From innovators to early adopters, one notable upgrade is "AI Coding Assistant". Although it was just launched last year and almost no one is using it, we are seeing more and more companies offering it as a service to their employees to make them more efficient. It is not a default part of every technology stack, and we are still exploring how to use them most effectively, but we believe its adoption rate will continue to grow.

We believe that the area that is currently crossing the chasm is Natural Language Processing. This is not surprising, as following the huge success of ChatGPT, many companies are trying to incorporate Generative AI features into their products. Therefore, we decided to let it cross the chasm and enter the Early Majority category. There is still a lot of growth potential in this area, and time will tell us more about the best practices and capabilities of this technology.

There are a few categories to watch that have not seen any movement at all. These technologies include synthetic data generation, brain-computer interfaces, and robotics. All of these technologies seem to have been stuck in the Innovators category. The most promising in this regard is the topic of synthetic data generation, which has received more attention recently with the GenAI hype. We do see more and more companies talking about generating more training data, but have not seen enough applications actually using this data in their stack to move it to the Early Adopters category. Robotics has been in the spotlight for many years, but its adoption rate is still too low for us to guarantee that it will change.

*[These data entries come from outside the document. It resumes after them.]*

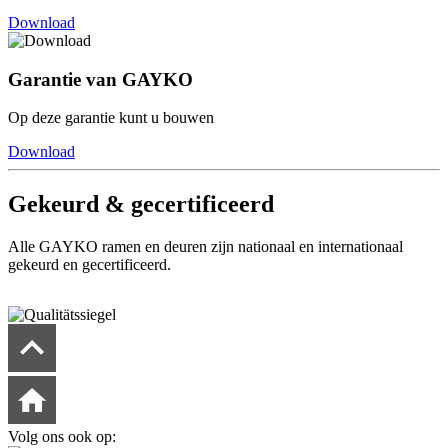
Download
Garantie van GAYKO
Op deze garantie kunt u bouwen
Download
Gekeurd & gecertificeerd
Alle GAYKO ramen en deuren zijn nationaal en internationaal
gekeurd en gecertificeerd.
Volg ons ook op:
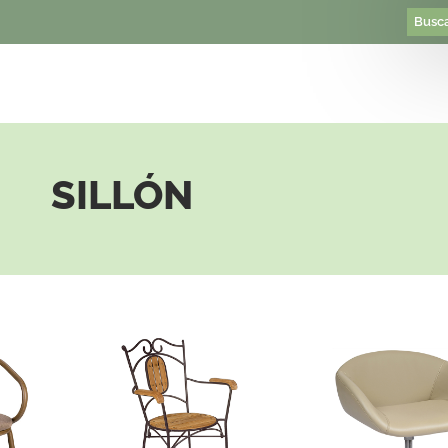
SILLÓN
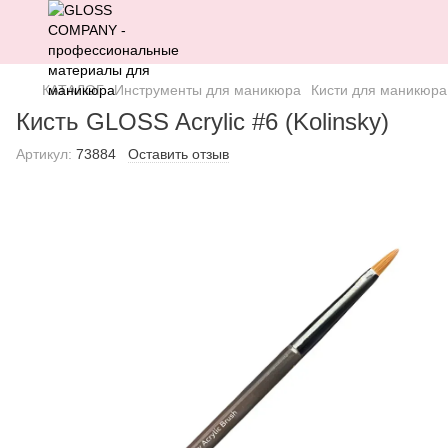
КАТАЛОГ
Инструменты для маникюра
Кисти для маникюра
Кисть GLOSS Acrylic #6 (Kolinsky)
Артикул:
73884
Оставить отзыв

We also introduced a few new categories in the chart. One notable one is Vector Search Databases, which is a byproduct of the GenAI craze. As our understanding of how to represent concepts as vectors continues to improve, the need for efficient storage and retrieval of vectors has increased. We have also added Explainable AI to the Innovators category. We believe that the ability of computers to explain why they made a particular decision is essential for widespread application to combat hallucinations and other dangers. However, we do not currently see enough research results in the industry to promote it to a higher category.

Conclusion

The fields of artificial intelligence, machine learning, and data engineering are booming year after year. Both the technical capabilities and potential applications are still booming. For the editors, it is exciting to be so close to this progress and look forward to continuing to cover it next year. In the podcast, we made some predictions for the year ahead, ranging from "General artificial intelligence will no longer exist" to "Autonomous agents will become a reality."